Entrevistado pelo jornalista Hugo Henud, de “O Estado”, o cientista político Steve Levitsky, professor da Universidade de Harvard e autor de “Como as democracias morrem”, declarou que “Supremo precisa conhecer seu lugar na democracia” (3/6, pág. A8). Ao responder como vê a possibilidade de o Congresso Nacional determinar mandatos para ministros do STF, respondeu com cautela, de forma indireta, sem emitir opinião objetiva. Lembrou que “Nos Estados Unidos não há idade para aposentadoria e não existem limites de mandato. Os juízes permanecem no Tribunal por toda a vida. Os Estados Unidos são a única democracia em que isso acontece. A maioria das democracias têm limite de mandato ou uma idade de aposentadoria”.
Embora ambos os países sejam democracias e adotem o regime capitalista, são escassas as semelhanças entre o Brasil e a América do Norte, a começar pela Constituição. A norte-americana é antiga, com poucos artigos, resistente a mudanças, enquanto no Brasil já nos encontremos na oitava, sendo a de 1988 a mais prolixa, frágil e instável. Sofreu, até este momento, mais de 120 emendas, com outras tantas a caminho.

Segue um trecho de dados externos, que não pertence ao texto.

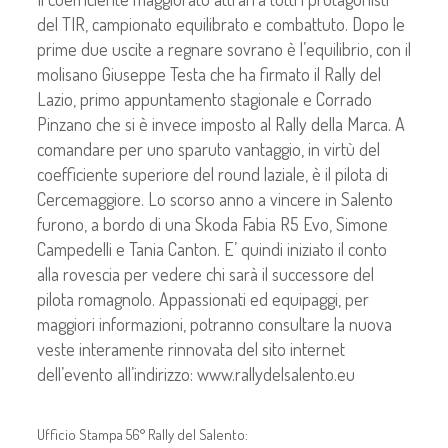
del TIR, campionato equilibrato e combattuto. Dopo le
prime due uscite a regnare sovrano è l’equilibrio, con il
molisano Giuseppe Testa che ha firmato il Rally del
Lazio, primo appuntamento stagionale e Corrado
Pinzano che si è invece imposto al Rally della Marca. A
comandare per uno sparuto vantaggio, in virtù del
coefficiente superiore del round laziale, è il pilota di
Cercemaggiore. Lo scorso anno a vincere in Salento
furono, a bordo di una Skoda Fabia R5 Evo, Simone
Campedelli e Tania Canton. E’ quindi iniziato il conto
alla rovescia per vedere chi sarà il successore del
pilota romagnolo. Appassionati ed equipaggi, per
maggiori informazioni, potranno consultare la nuova
veste interamente rinnovata del sito internet
dell’evento all’indirizzo: www.rallydelsalento.eu
Ufficio Stampa 56° Rally del Salento:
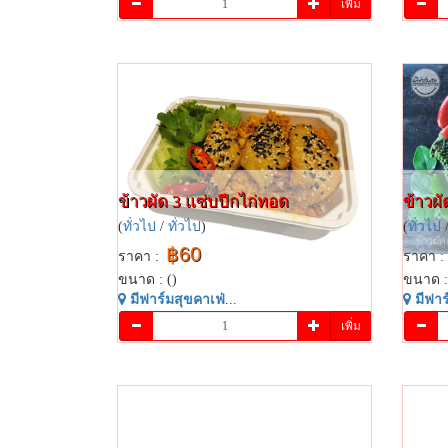
เพิ่ม
ข้าวผัด​ 3​ แซ่บปีกไก่ทอด​
ข้าวผัด
(
ทั่วไป
/
ทั่วไป
)
(
ทั่วไป
฿60
ราคา :
ราคา :
ขนาด : ()
ขนาด :
มี​ฟาร์​มสุข​คาเฟ่​
...
มี​ฟาร์
เพิ่ม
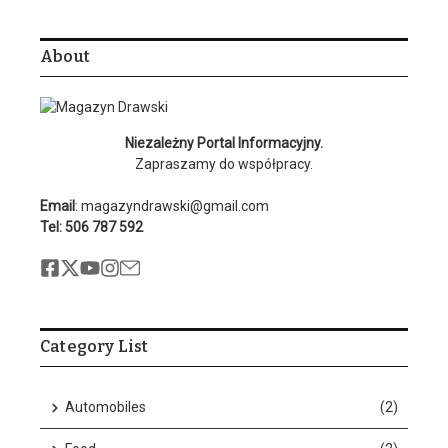
About
Niezależny Portal Informacyjny.
Zapraszamy do współpracy.
Email
: magazyndrawski@gmail.com
Tel: 506 787 592
Category List
Automobiles
(2)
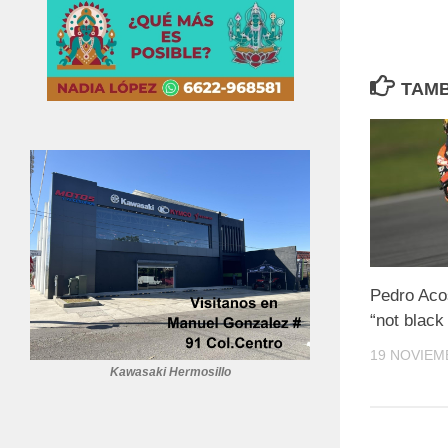
TAMB
Pedro Aco
“not black
19 NOVIEM
Kawasaki Hermosillo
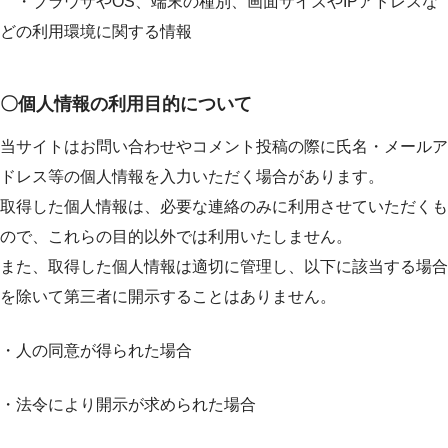
・ブラウザやOS、端末の種別、画面サイズやIPアドレスな
どの利用環境に関する情報
〇個人情報の利用目的について
当サイトはお問い合わせやコメント投稿の際に氏名・メールア
ドレス等の個人情報を入力いただく場合があります。
取得した個人情報は、必要な連絡のみに利用させていただくも
ので、これらの目的以外では利用いたしません。
また、取得した個人情報は適切に管理し、以下に該当する場合
を除いて第三者に開示することはありません。
・人の同意が得られた場合
・法令により開示が求められた場合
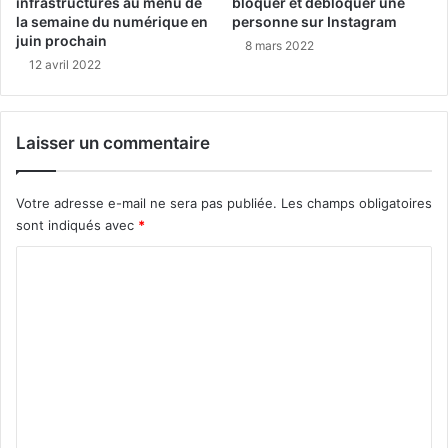
infrastructures au menu de
bloquer et débloquer une
la semaine du numérique en
personne sur Instagram
juin prochain
8 mars 2022
12 avril 2022
Laisser un commentaire
Votre adresse e-mail ne sera pas publiée.
Les champs obligatoires
sont indiqués avec
*
C
o
m
m
e
n
t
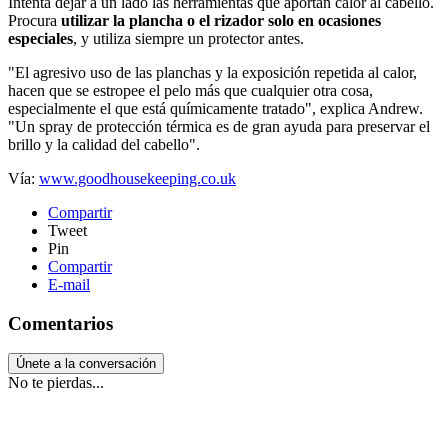
Intenta dejar a un lado las herramientas que aportan calor al cabello.
Procura
utilizar la plancha o el rizador solo en ocasiones
especiales
, y utiliza siempre un protector antes.
"El agresivo uso de las planchas y la exposición repetida al calor,
hacen que se estropee el pelo más que cualquier otra cosa,
especialmente el que está químicamente tratado", explica Andrew.
"Un spray de protección térmica es de gran ayuda para preservar el
brillo y la calidad del cabello".
Vía:
www.goodhousekeeping.co.uk
Compartir
Tweet
Pin
Compartir
E-mail
Comentarios
Únete a la conversación
No te pierdas...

De conformidade com o artigo 153 da Constituição Imperial, de 25/3/1824, “Os Juízes de Direito serão perpétuos; o que todavia, se não entende que não possam ser mandados de uns para outros lugares pelo tempo e maneira que a lei determinar”. Na Constituição de 1891, segundo disposição do artigo 57, os juízes federais eram vitalícios, perdendo o cargo unicamente por sentença judicial.
Em sentido semelhante prescreveram a Constituição de 1934 (artigo 64), a Carta Constitucional de 1937 (artigo 91), as Constituições de 1946 (artigo 95), de 1967 (artigo 108), a Emenda nº 1/1969 (artigo 113), e a vigente Lei Fundamental, promulgada em 5/10/1988.
Vitaliciedade, inamovibilidade, irredutibilidade de vencimentos, são apanágios dos integrantes do Poder Judiciário, conferidos pelo povo, representado pelos eleitos à Assembleia Nacional Constituinte. Assim se determina como garantia de poderem julgar com independência e sem temer medidas vingativas. O juiz é a lei que fala, já se dizia na Roma antiga.
Durante regimes de exceção, as constituições de nada valem. Tivemos magistrados afastados compulsoriamente pelo Alto Comando Revolucionário, logo após o golpe de 31 de março 1964. Lembremo-nos dos Atos Institucionais 1, 2 e 5, suspendendo garantias de vitaliciedade, inamovibilidade, estabilidade, e concessão do habeas corpus.
Na visão do professor Steven Levitsky, o STF foi fundamental para conter a escalada autoritária durante a gestão do ex-presidente Jair Bolsonaro. Entretanto, “O Supremo brasileiro foi muito agressivo, muito audacioso em expandir o seu papel, talvez além do que deveria, além do seu papel normal, em nome da defesa da democracia”.
Duas observações me ocorrem: o cientista político não conhece a nossa história. Pouco sabe a respeito do Supremo. É provável que as informações de que dispõem se limitem aos governos Dilma, Bolsonaro e Lula. Não bastasse, como visitante de passagem pelo Brasil foi indelicado ao proceder como censor do órgão de cúpula do Poder Judiciário.
O Judiciário é Poder inerte, até que alguém, pessoa física ou jurídica, de direito público ou privado, dotado de legitimidade e fundado interesse, ingresse, por exemplo, com Ação Direta de Inconstitucionalidade de lei ou ato normativo federal ou estadual ou ação direta de constitucionalidade, conforme o texto do artigo 102 sobre as competências do STF.
O regime democrático faculta aos brasileiros, de todas as camadas sociais e posições políticas, analisar, apoiar ou criticar a conduta dos integrantes dos Três Poderes. Não há necessidade de ajuda externa.
Se Emenda a Constituição vier a determinar mandato de 4, 8, 10 ou 12 anos para os Ministros do Supremo, como ficará a vitaliciedade dos Ministros dos Tribunais Superiores, dos Desembargadores dos Tribunais Regionais, dos juízes de primeiro grau, dos integrantes do Ministério Público? Apenas os primeiros serão investidos no cargo por período limitado? Essa é a complicada questão.